No one is more influential in your life than you are, because no one talks to you more than you do.
Sometimes recognising our own self-talk is hard, but a good counsellor can help. I have found the help of a good psychologist to be essential during the challenging periods of my life. So, don’t be scared to reach out.
3. Expect the roller-coaster
Elevated anxiety is not the only thing we can expect around this time of pandemic. We can also expect variations in emotions as our bodies try and navigate this accelerated change.
‘First we were anxious about having to isolate. Now the cafe on the corner is stocking artisanal hand sanitiser and we’re stressed for the opposite reason—having to go back out and meet people’
And it’s true, we can expect to feel a variety of emotions as we reintegrate into the new normal. We must realise that it’s not our old normal. Restrictions won’t be leaving us for a long time yet. So, we may as well get used to elbow handshakes and sanitiser at every shop and station. We must be generous with ourselves as we ride the storm. There will be ups and downs, griefs and sorrows, joys and unexpected challenges along the way. We will do well to anticipate the roller-coaster (*after all, it would be a pretty crazy ride if we expected to be travelling by car but instead found ourselves on a rollercoaster!). Bracing ourselves for the ride will make the journey far easier.

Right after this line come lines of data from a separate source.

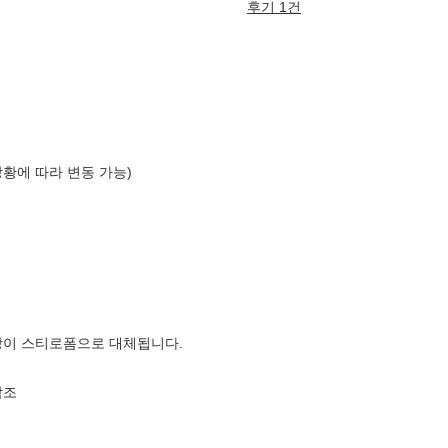
후기 1건
상황에 따라 변동 가능)
장이 스티로폼으로 대체됩니다.
참조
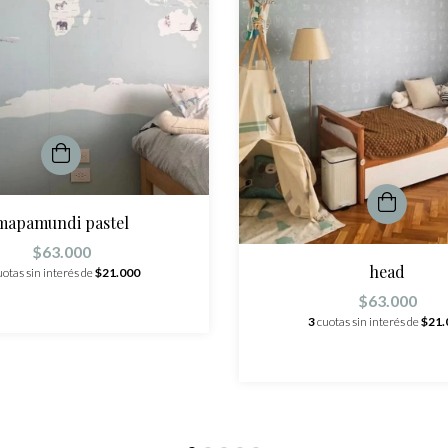
mapamundi pastel
$63.000
head
uotas sin interés de
$21.000
$63.000
3
cuotas sin interés de
$21.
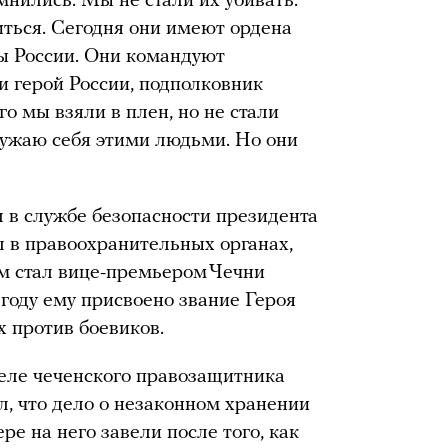
нились. Мы не стали их убивать.
ться. Сегодня они имеют ордена
ы России. Они командуют
и герой России, подполковник
о мы взяли в плен, но не стали
кружаю себя этими людьми. Но они
л в службе безопасности президента
л в правоохранительных органах,
ем стал вице-премьером Чечни
 году ему присвоено звание Героя
х против боевиков.
еле чеченского правозащитника
л, что дело о незаконном хранении
ре на него завели после того, как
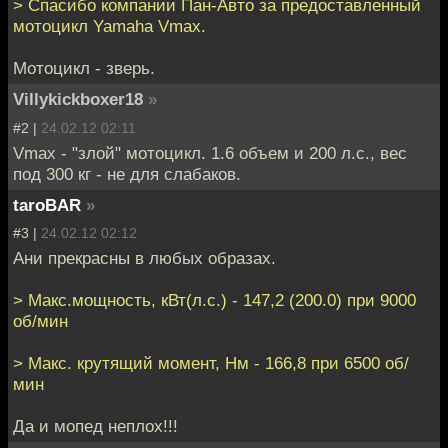
> Спасибо компании Пан-Авто за предоставленный
мотоцикл Yamaha Vmax.
Мотоцикл - зверь.
Villykickboxer18
»
#2 |
24.02.12 02:11
Vmax - "злой" мотоцикл. 1.6 объем и 200 л.с., вес
под 300 кг - не для слабаков.
taroBAR
»
#3 |
24.02.12 02:12
Ани прекрасны в любых образах.
> Макс.мощность, кВт(л.с.) - 147,2 (200.0) при 9000
об/мин
> Макс. крутящий момент, Нм - 166,8 при 6500 об/
мин
Да и мопед неплох!!!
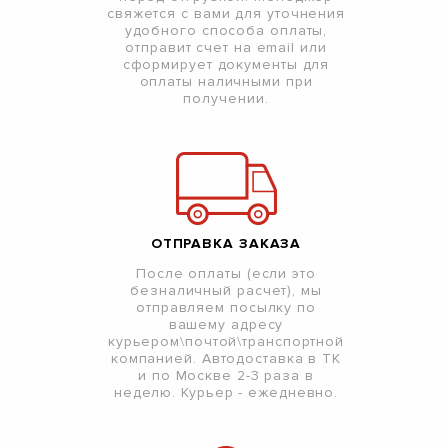
свяжется с вами для уточнения
удобного способа оплаты,
отправит счет на email или
сформирует документы для
оплаты наличными при
получении.
ОТПРАВКА ЗАКАЗА
После оплаты (если это
безналичный расчет), мы
отправляем посылку по
вашему адресу
курьером\почтой\транспортной
компанией. Автодоставка в ТК
и по Москве 2-3 раза в
неделю. Курьер - ежедневно.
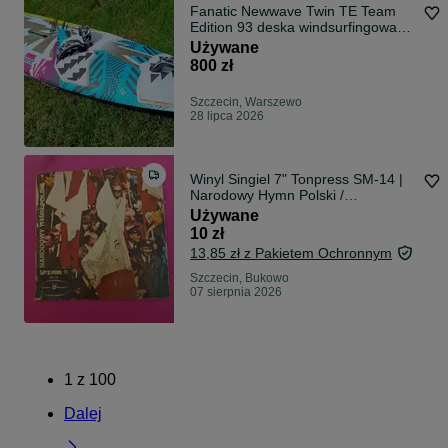
Fanatic Newwave Twin TE Team
Edition 93 deska windsurfingowa
wave
Używane
800 zł
Szczecin, Warszewo
28 lipca 2026
Winyl Singiel 7" Tonpress SM-14 |
Narodowy Hymn Polski /
Międzynarodówka
Używane
10 zł
13,85 zł z Pakietem Ochronnym
Szczecin, Bukowo
07 sierpnia 2026
1
z
100
Dalej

We can expect to feel a variety of emotions as we reintegrate into the new normal. We must realise that it’s not our old normal.
4. Lean into one another
We are not made to be disconnected individuals. Rather, as image bearers of our Triune God, we’re relational beings—designed to connect with others. Psychologists and sociologists also recognise the importance of connection to our overall health. Even before Coronavirus, there was rising concern about the emergence of loneliness. Of course, forced isolation has challenged our ability to connect with others, but we should find ways to connect; either via zoom, other technologies—or even older ones, such as letter writing.
5. Lean into Jesus
Throughout this pandemic, I keep finding myself coming back to Matthew 6:25-34:
“…Look at the birds of the air: they neither sow nor reap nor gather into barns, and yet your heavenly Father feeds them. Are you not of more value than they? And which of you by being anxious can add a single hour to his span of life? … But seek first the kingdom of God and his righteousness, and all these things will be added to you. “Therefore do not be anxious about tomorrow, for tomorrow will be anxious for itself. Sufficient for the day is its own trouble.”
It’s a well known passage, usually for what it has to teach us about worry. As we have discussed, some anxiety will be normal at this time—and I don’t think the point of this passage is that anxiety will be abnormal for Christians (For more on this, you might consider Paul Grimmond’s article).

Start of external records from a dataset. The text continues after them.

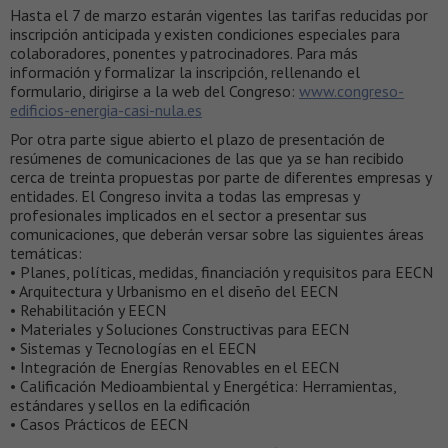
Hasta el 7 de marzo estarán vigentes las tarifas reducidas por
inscripción anticipada y existen condiciones especiales para
colaboradores, ponentes y patrocinadores. Para más
información y formalizar la inscripción, rellenando el
formulario, dirigirse a la web del Congreso:
www.congreso-
edificios-energia-casi-nula.es
Por otra parte sigue abierto el plazo de presentación de
resúmenes de comunicaciones de las que ya se han recibido
cerca de treinta propuestas por parte de diferentes empresas y
entidades. El Congreso invita a todas las empresas y
profesionales implicados en el sector a presentar sus
comunicaciones, que deberán versar sobre las siguientes áreas
temáticas:
• Planes, políticas, medidas, financiación y requisitos para EECN
• Arquitectura y Urbanismo en el diseño del EECN
• Rehabilitación y EECN
• Materiales y Soluciones Constructivas para EECN
• Sistemas y Tecnologías en el EECN
• Integración de Energías Renovables en el EECN
• Calificación Medioambiental y Energética: Herramientas,
estándares y sellos en la edificación
• Casos Prácticos de EECN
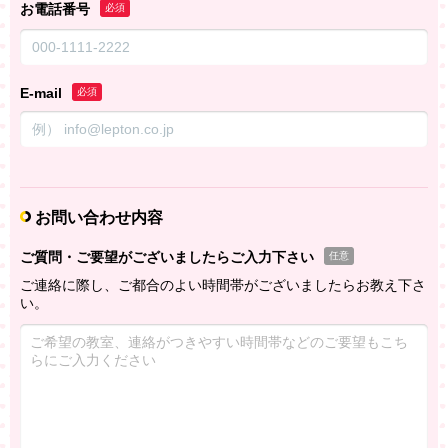
お電話番号
必須
E-mail
必須
お問い合わせ内容
ご質問・ご要望がございましたらご入力下さい
任意
ご連絡に際し、ご都合のよい時間帯がございましたらお教え下さ
い。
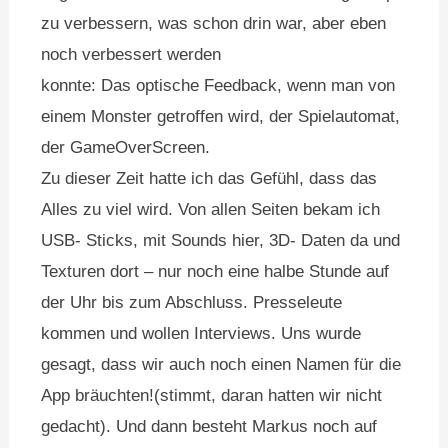
zu verbessern, was schon drin war, aber eben
noch verbessert werden
konnte: Das optische Feedback, wenn man von
einem Monster getroffen wird, der Spielautomat,
der GameOverScreen.
Zu dieser Zeit hatte ich das Gefühl, dass das
Alles zu viel wird. Von allen Seiten bekam ich
USB- Sticks, mit Sounds hier, 3D- Daten da und
Texturen dort – nur noch eine halbe Stunde auf
der Uhr bis zum Abschluss. Presseleute
kommen und wollen Interviews. Uns wurde
gesagt, dass wir auch noch einen Namen für die
App bräuchten!(stimmt, daran hatten wir nicht
gedacht). Und dann besteht Markus noch auf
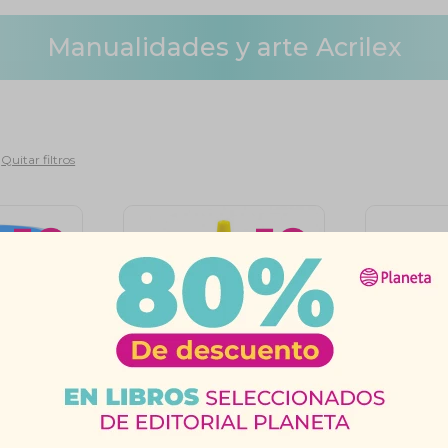
Manualidades y arte Acrilex
Quitar filtros
x Crayon
Brillantina Con Goma
Brillan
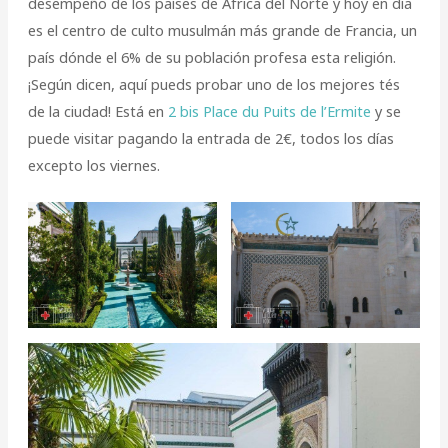
desempeño de los países de África del Norte y hoy en día
es el centro de culto musulmán más grande de Francia, un
país dónde el 6% de su población profesa esta religión.
¡Según dicen, aquí pueds probar uno de los mejores tés
de la ciudad! Está en
2 bis Place du Puits de l’Ermite
y se
puede visitar pagando la entrada de 2€, todos los días
excepto los viernes.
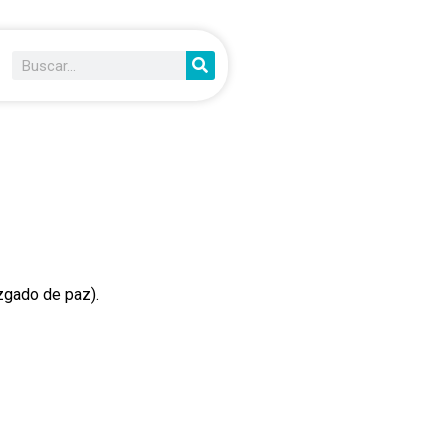
uzgado de paz).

I want to focus on what this passage has to say about control and care. Notice Jesus’ metaphor here. He’s essentially saying, ‘Look up! See the birds around you: are they concerned about their next meal? Of course not. They know there will be food because God feeds them.’ But he then goes on to say how much more God cares for you than for birds! And so, Jesus says, God has got this. You don’t need to seek control. God has it in hand—COVID-19 included.
Now, that’s easy to say, and a bit harder to do. Focusing on just today will help. We don’t need to do tomorrow just yet (v34). There may be a new curve rising, but God is in control of this too.
There may be a new curve rising, but God is in control of this too.
So friends, look up, and remind yourself of God’s care and control. Apply some psychological wisdom where needed. And if you find yourself all at sea in these changing times, reach out.